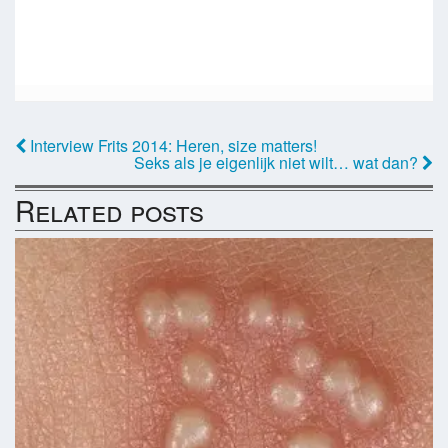
Interview Frits 2014: Heren, size matters!
Seks als je eigenlijk niet wilt… wat dan?
Related posts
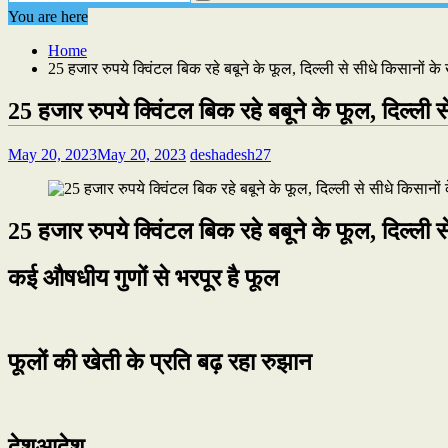
You are here
Home
25 हजार रुपये क्विंटल बिक रहे बबूने के फूल, दिल्ली से सीधे किसानों के खे
25 हजार रुपये क्विंटल बिक रहे बबूने के फूल, दिल्ली से 
May 20, 2023
May 20, 2023
deshadesh27
25 हजार रुपये क्विंटल बिक रहे बबूने के फूल, दिल्ली से 
कई औषधीय गुणों से भरपूर है फूल
फूलों की खेती के प्रति बढ़ रहा रुझान
देशआदेश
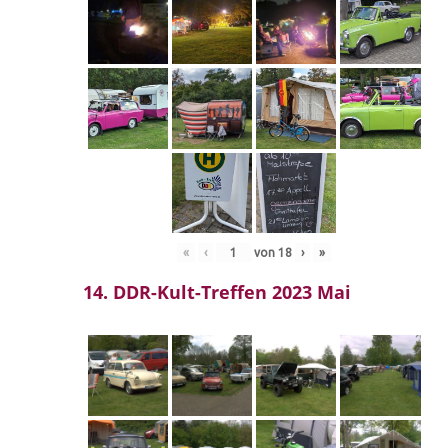
«
‹
von
18
›
»
14. DDR-Kult-Treffen 2023 Mai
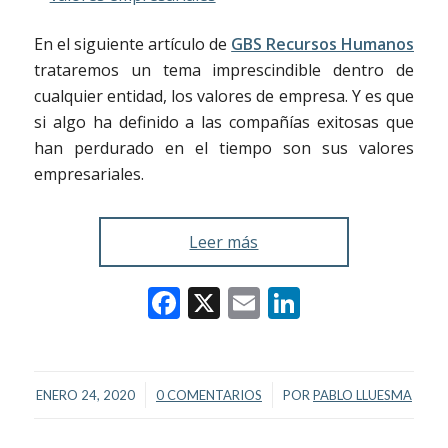
En el siguiente artículo de
GBS Recursos Humanos
trataremos un tema imprescindible dentro de
cualquier entidad, los valores de empresa. Y es que
si algo ha definido a las compañías exitosas que
han perdurado en el tiempo son sus valores
empresariales.
Leer más
Facebook
X
Email
LinkedIn
/
/
ENERO 24, 2020
0 COMENTARIOS
POR
PABLO LLUESMA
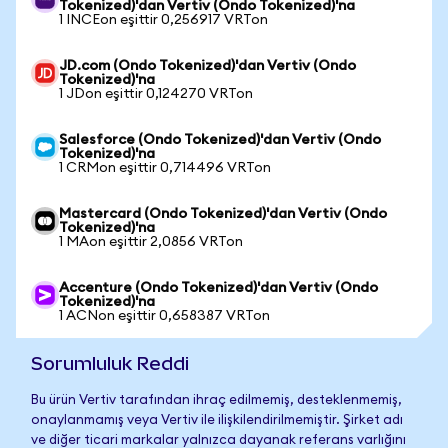
Tokenized)'dan Vertiv (Ondo Tokenized)'na
1 INCEon eşittir 0,256917 VRTon
JD.com (Ondo Tokenized)'dan Vertiv (Ondo
Tokenized)'na
1 JDon eşittir 0,124270 VRTon
Salesforce (Ondo Tokenized)'dan Vertiv (Ondo
Tokenized)'na
1 CRMon eşittir 0,714496 VRTon
Mastercard (Ondo Tokenized)'dan Vertiv (Ondo
Tokenized)'na
1 MAon eşittir 2,0856 VRTon
Accenture (Ondo Tokenized)'dan Vertiv (Ondo
Tokenized)'na
1 ACNon eşittir 0,658387 VRTon
Sorumluluk Reddi
Bu ürün Vertiv tarafından ihraç edilmemiş, desteklenmemiş,
onaylanmamış veya Vertiv ile ilişkilendirilmemiştir. Şirket adı
ve diğer ticari markalar yalnızca dayanak referans varlığını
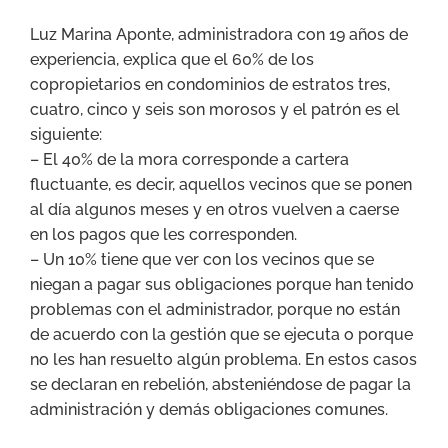
Luz Marina Aponte, administradora con 19 años de
experiencia, explica que el 60% de los
copropietarios en condominios de estratos tres,
cuatro, cinco y seis son morosos y el patrón es el
siguiente:
– El 40% de la mora corresponde a cartera
fluctuante, es decir, aquellos vecinos que se ponen
al día algunos meses y en otros vuelven a caerse
en los pagos que les corresponden.
– Un 10% tiene que ver con los vecinos que se
niegan a pagar sus obligaciones porque han tenido
problemas con el administrador, porque no están
de acuerdo con la gestión que se ejecuta o porque
no les han resuelto algún problema. En estos casos
se declaran en rebelión, absteniéndose de pagar la
administración y demás obligaciones comunes.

•••••

Search the data for the word "valores" and copy each line where it appears.

• [Finished exercise]
cualquier entidad, los valores de empresa. Y es que
han perdurado en el tiempo son sus valores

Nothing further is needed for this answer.